= Beginning of Section =
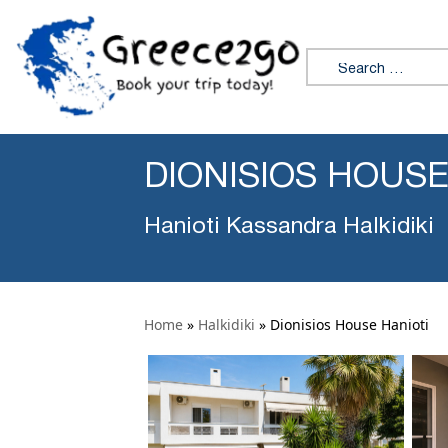
Search for:
DIONISIOS HOUSE
Hanioti Kassandra Halkidiki
Home
»
Halkidiki
»
Dionisios House Hanioti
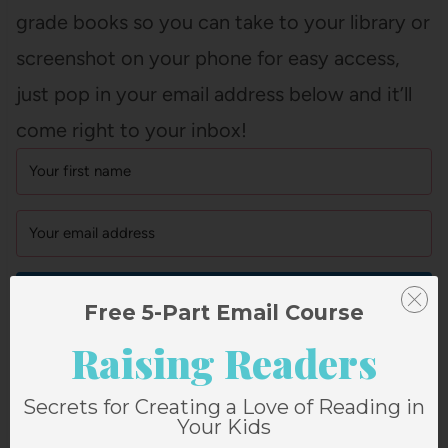
grade books so you can take to your library or
screenshot on your phone for easy access,
just pop in your email address below and it’ll
come right to your inbox!
GET IT NOW!
Free 5-Part Email Course
Raising Readers
P.S. YOU CAN SEE
ALL OF ELLA’S
Secrets for Creating a Love of Reading in
REVIEWS HERE
!
Your Kids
= End of Section =
■ **Activity**
Copy every line of the entries in which "Halkidiki" can be found.

■ **The answer**
Hanioti Kassandra Halkidiki
Halkidiki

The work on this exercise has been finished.